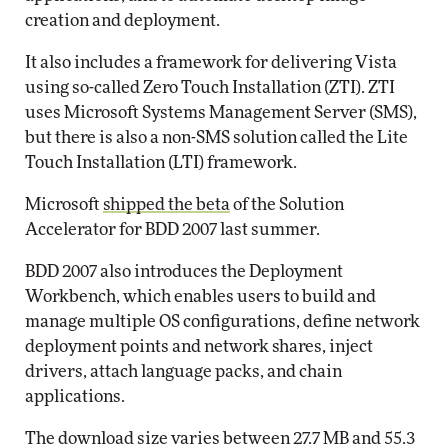
creation and deployment.
It also includes a framework for delivering Vista
using so-called Zero Touch Installation (ZTI). ZTI
uses Microsoft Systems Management Server (SMS),
but there is also a non-SMS solution called the Lite
Touch Installation (LTI) framework.
Microsoft
shipped the beta
of the Solution
Accelerator for BDD 2007 last summer.
BDD 2007 also introduces the Deployment
Workbench, which enables users to build and
manage multiple OS configurations, define network
deployment points and network shares, inject
drivers, attach language packs, and chain
applications.
The download size varies between 27.7 MB and 55.3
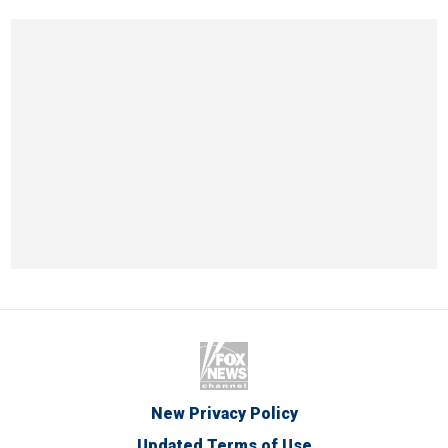
New Privacy Policy
Updated Terms of Use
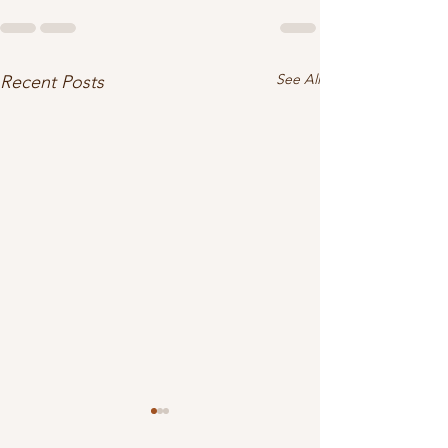
See All
Recent Posts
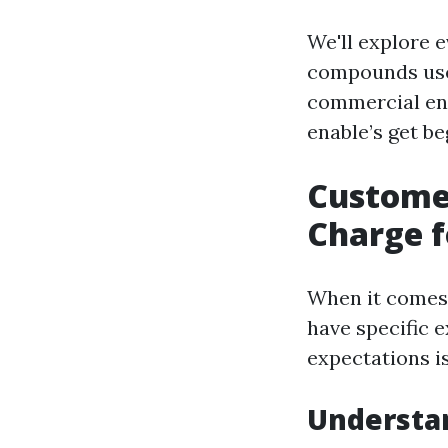
We'll explore e
compounds used
commercial ente
enable’s get be
Custome
Charge f
When it comes 
have specific 
expectations i
Understa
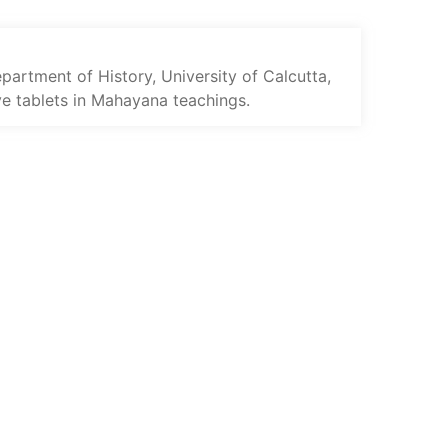
rtment of History, University of Calcutta,
ive tablets in Mahayana teachings.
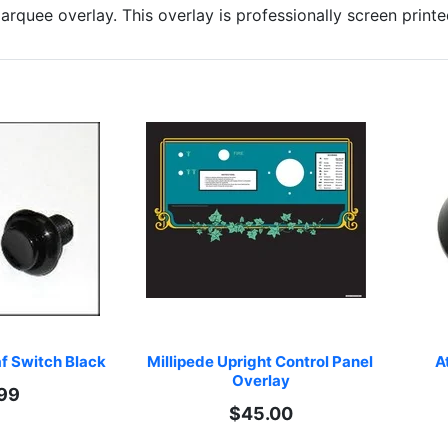
rquee overlay. This overlay is professionally screen prin
f Switch Black
Millipede Upright Control Panel 
At
Overlay
99
$45.00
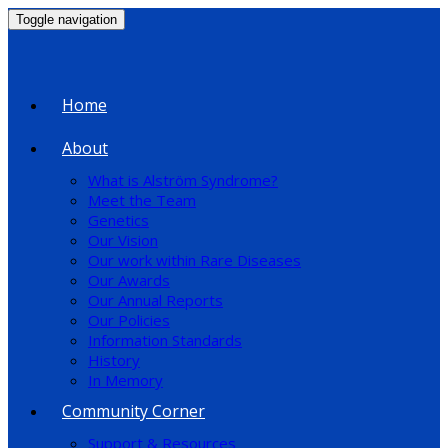
Toggle navigation
Home
About
What is Alström Syndrome?
Meet the Team
Genetics
Our Vision
Our work within Rare Diseases
Our Awards
Our Annual Reports
Our Policies
Information Standards
History
In Memory
Community Corner
Support & Resources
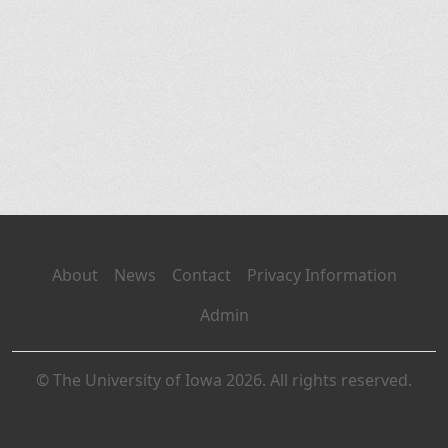
About
News
Contact
Privacy Information
Admin
© The University of Iowa 2026. All rights reserved.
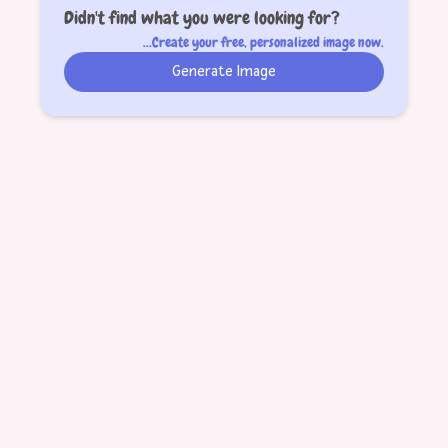
Didn't find what you were looking for?
...Create your free, personalized image now.
Generate Image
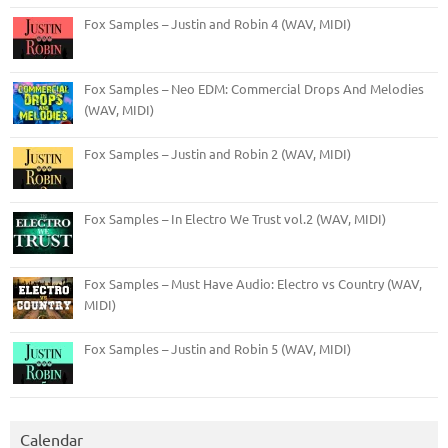
Fox Samples – Justin and Robin 4 (WAV, MIDI)
Fox Samples – Neo EDM: Commercial Drops And Melodies
(WAV, MIDI)
Fox Samples – Justin and Robin 2 (WAV, MIDI)
Fox Samples – In Electro We Trust vol.2 (WAV, MIDI)
Fox Samples – Must Have Audio: Electro vs Country (WAV,
MIDI)
Fox Samples – Justin and Robin 5 (WAV, MIDI)
Calendar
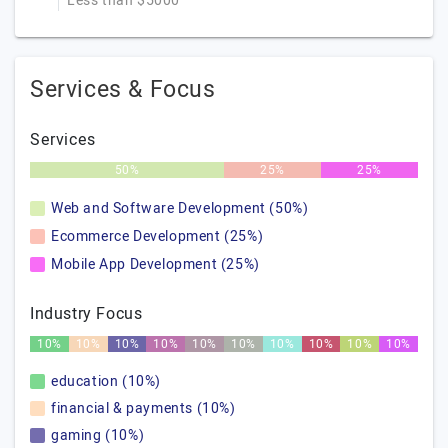
Less than $5000
Services & Focus
Services
50%
25%
25%
Web and Software Development (50%)
Ecommerce Development (25%)
Mobile App Development (25%)
Industry Focus
10%
10%
10%
10%
10%
10%
10%
10%
10%
10%
education (10%)
financial & payments (10%)
gaming (10%)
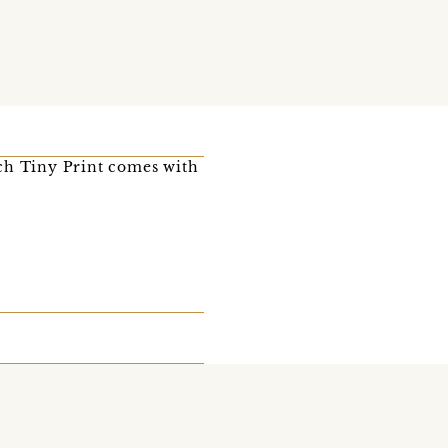
ach Tiny Print comes with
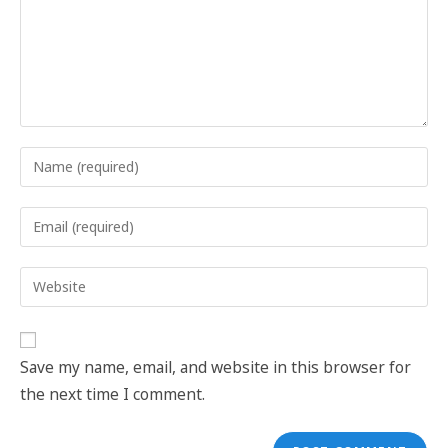
Save my name, email, and website in this browser for
the next time I comment.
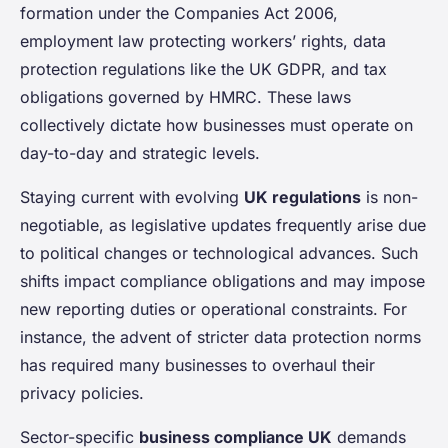
formation under the Companies Act 2006,
employment law protecting workers’ rights, data
protection regulations like the UK GDPR, and tax
obligations governed by HMRC. These laws
collectively dictate how businesses must operate on
day-to-day and strategic levels.
Staying current with evolving
UK regulations
is non-
negotiable, as legislative updates frequently arise due
to political changes or technological advances. Such
shifts impact compliance obligations and may impose
new reporting duties or operational constraints. For
instance, the advent of stricter data protection norms
has required many businesses to overhaul their
privacy policies.
Sector-specific
business compliance UK
demands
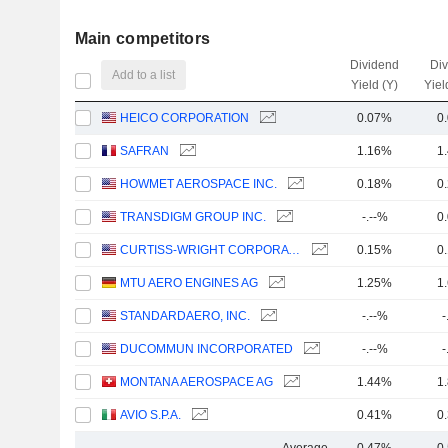
Main competitors
Dividend
Di
Add to a list
Yield (Y)
Yiel
HEICO CORPORATION
0.07%
0
SAFRAN
1.16%
1
HOWMET AEROSPACE INC.
0.18%
0
TRANSDIGM GROUP INC.
-.--%
0
CURTISS-WRIGHT CORPORATION
0.15%
0
MTU AERO ENGINES AG
1.25%
1
STANDARDAERO, INC.
-.--%
-
DUCOMMUN INCORPORATED
-.--%
-
MONTANA AEROSPACE AG
1.44%
1
AVIO S.P.A.
0.41%
0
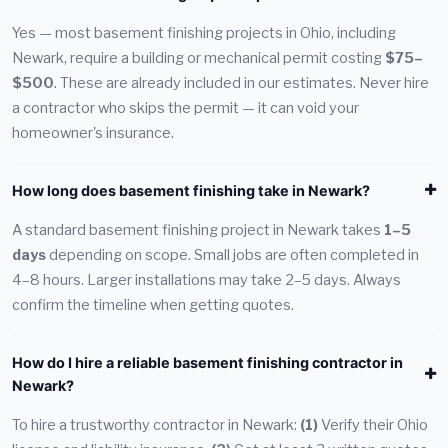
Yes — most basement finishing projects in Ohio, including
Newark, require a building or mechanical permit costing
$75–
$500
. These are already included in our estimates. Never hire
a contractor who skips the permit — it can void your
homeowner's insurance.
How long does basement finishing take in Newark?
A standard basement finishing project in Newark takes
1–5
days
depending on scope. Small jobs are often completed in
4–8 hours. Larger installations may take 2–5 days. Always
confirm the timeline when getting quotes.
How do I hire a reliable basement finishing contractor in
Newark?
To hire a trustworthy contractor in Newark:
(1)
Verify their Ohio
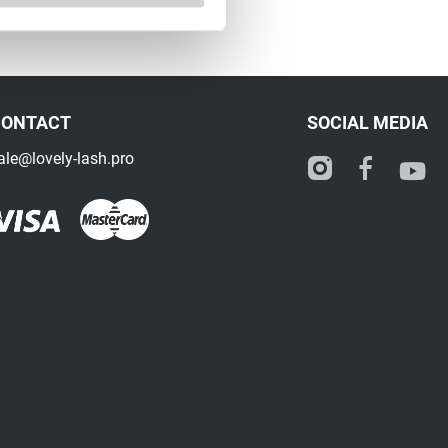
CONTACT
SOCIAL MEDIA
ale@lovely-lash.pro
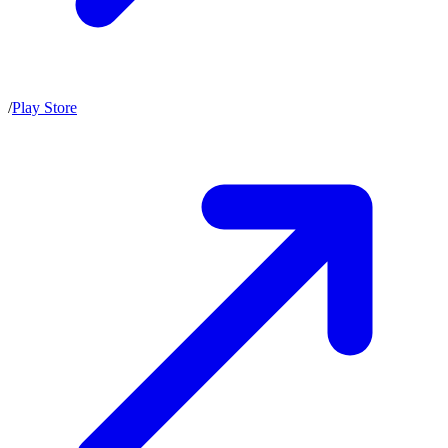
/
Play Store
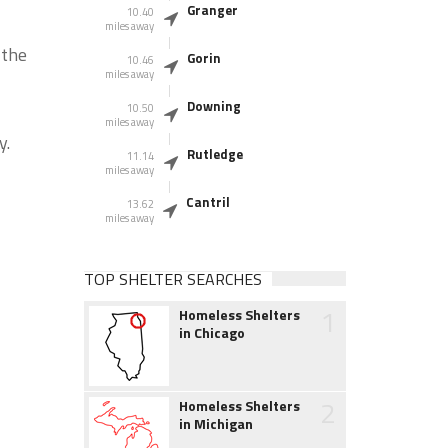
Granger
10.40
miles away
 the
Gorin
10.46
miles away
Downing
10.50
miles away
y.
Rutledge
11.14
miles away
Cantril
13.62
miles away
TOP SHELTER SEARCHES
1
Homeless Shelters
in Chicago
2
Homeless Shelters
in Michigan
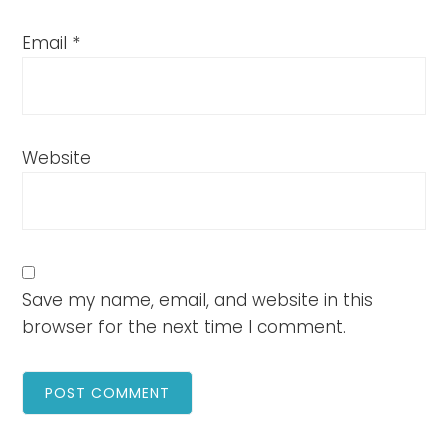
Email
*
Website
Save my name, email, and website in this
browser for the next time I comment.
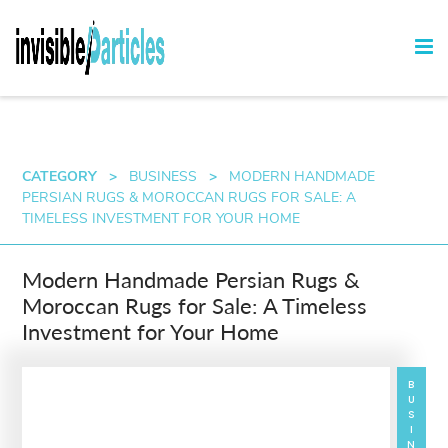
CATEGORY
>
BUSINESS
>
MODERN HANDMADE
PERSIAN RUGS & MOROCCAN RUGS FOR SALE: A
TIMELESS INVESTMENT FOR YOUR HOME
Modern Handmade Persian Rugs &
Moroccan Rugs for Sale: A Timeless
Investment for Your Home
BUSINESS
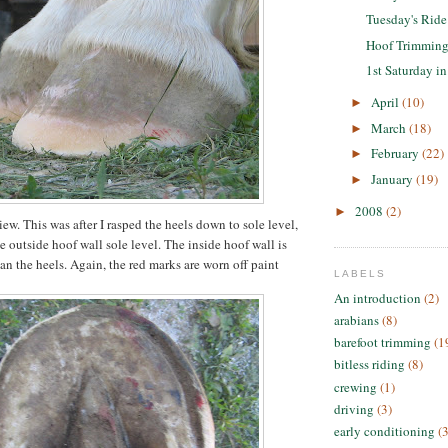
Tuesday's Ride
Hoof Trimmin
1st Saturday i
April
(10)
►
March
(18)
►
February
(22)
►
January
(19)
►
2008
(2)
►
ew. This was after I rasped the heels down to sole level,
he outside hoof wall sole level. The inside hoof wall is
an the heels. Again, the red marks are worn off paint
LABELS
An introduction
(2)
arabians
(8)
barefoot trimming
(1
bitless riding
(8)
crewing
(1)
driving
(3)
early conditioning
(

= = = =

### What is required:
Reproduce the listing above exactly, but skip the pictures.

### Solution to this task:
creation and deployment.
It also includes a framework for delivering Vista
using so-called Zero Touch Installation (ZTI). ZTI
uses Microsoft Systems Management Server (SMS),
but there is also a non-SMS solution called the Lite
Touch Installation (LTI) framework.
Microsoft
shipped the beta
of the Solution
Accelerator for BDD 2007 last summer.
BDD 2007 also introduces the Deployment
Workbench, which enables users to build and
manage multiple OS configurations, define network
deployment points and network shares, inject
drivers, attach language packs, and chain
applications.
The download size varies between 27.7 MB and 55.3
New Privacy Policy
Updated Terms of Use
See All
Recent Posts
We'll explore e
compounds used
commercial ente
enable’s get be
Custome
Charge f
When it comes 
have specific 
expectations i
Understa
rtment of History, University of Calcutta,
ive tablets in Mahayana teachings.
rquee overlay. This overlay is professionally screen prin
f Switch Black
Millipede Upright Control Panel 
At
Overlay
99
$45.00
Toggle navigation
Home
About
What is Alström Syndrome?
Meet the Team
Genetics
Our Vision
Our work within Rare Diseases
Our Awards
Our Annual Reports
Our Policies
Information Standards
History
In Memory
Community Corner
Support & Resources
About
News
Contact
Privacy Information
Admin
© The University of Iowa 2026. All rights reserved.
Didn't find what you were looking for?
...Create your free, personalized image now.
Generate Image
Fox Samples – Justin and Robin 4 (WAV, MIDI)
Fox Samples – Neo EDM: Commercial Drops And Melodies
(WAV, MIDI)
Fox Samples – Justin and Robin 2 (WAV, MIDI)
Fox Samples – In Electro We Trust vol.2 (WAV, MIDI)
Fox Samples – Must Have Audio: Electro vs Country (WAV,
MIDI)
Fox Samples – Justin and Robin 5 (WAV, MIDI)
Calendar
Less than $5000
Services & Focus
Services
50%
25%
25%
Web and Software Development (50%)
Ecommerce Development (25%)
Mobile App Development (25%)
Industry Focus
10%
10%
10%
10%
10%
10%
10%
10%
10%
10%
education (10%)
financial & payments (10%)
gaming (10%)
ach Tiny Print comes with
Save my name, email, and website in this browser for
the next time I comment.
formation under the Companies Act 2006,
employment law protecting workers’ rights, data
protection regulations like the UK GDPR, and tax
obligations governed by HMRC. These laws
collectively dictate how businesses must operate on
day-to-day and strategic levels.
Staying current with evolving
UK regulations
is non-
negotiable, as legislative updates frequently arise due
to political changes or technological advances. Such
shifts impact compliance obligations and may impose
new reporting duties or operational constraints. For
instance, the advent of stricter data protection norms
has required many businesses to overhaul their
privacy policies.
Sector-specific
business compliance UK
demands
Main competitors
Dividend
Di
Add to a list
Yield (Y)
Yiel
HEICO CORPORATION
0.07%
0
SAFRAN
1.16%
1
HOWMET AEROSPACE INC.
0.18%
0
TRANSDIGM GROUP INC.
-.--%
0
CURTISS-WRIGHT CORPORATION
0.15%
0
MTU AERO ENGINES AG
1.25%
1
STANDARDAERO, INC.
-.--%
-
DUCOMMUN INCORPORATED
-.--%
-
MONTANA AEROSPACE AG
1.44%
1
AVIO S.P.A.
0.41%
0
Yes — most basement finishing projects in Ohio, including
Newark, require a building or mechanical permit costing
$75–
$500
. These are already included in our estimates. Never hire
a contractor who skips the permit — it can void your
homeowner's insurance.
How long does basement finishing take in Newark?
A standard basement finishing project in Newark takes
1–5
days
depending on scope. Small jobs are often completed in
4–8 hours. Larger installations may take 2–5 days. Always
confirm the timeline when getting quotes.
How do I hire a reliable basement finishing contractor in
Newark?
To hire a trustworthy contractor in Newark:
(1)
Verify their Ohio
CONTACT
SOCIAL MEDIA
ale@lovely-lash.pro
/
Play Store
Granger
10.40
miles away
 the
Gorin
10.46
miles away
Downing
10.50
miles away
y.
Rutledge
11.14
miles away
Cantril
13.62
miles away
TOP SHELTER SEARCHES
1
Homeless Shelters
in Chicago
2
Homeless Shelters
in Michigan
Email
*
Website
Save my name, email, and website in this
browser for the next time I comment.
CATEGORY
>
BUSINESS
>
MODERN HANDMADE
PERSIAN RUGS & MOROCCAN RUGS FOR SALE: A
TIMELESS INVESTMENT FOR YOUR HOME
Modern Handmade Persian Rugs &
Moroccan Rugs for Sale: A Timeless
Investment for Your Home
BUSINESS
Tuesday's Ride
Hoof Trimmin
1st Saturday i
April
(10)
►
March
(18)
►
February
(22)
►
January
(19)
►
2008
(2)
►
ew. This was after I rasped the heels down to sole level,
he outside hoof wall sole level. The inside hoof wall is
an the heels. Again, the red marks are worn off paint
LABELS
An introduction
(2)
arabians
(8)
barefoot trimming
(1
bitless riding
(8)
crewing
(1)
driving
(3)
early conditioning
(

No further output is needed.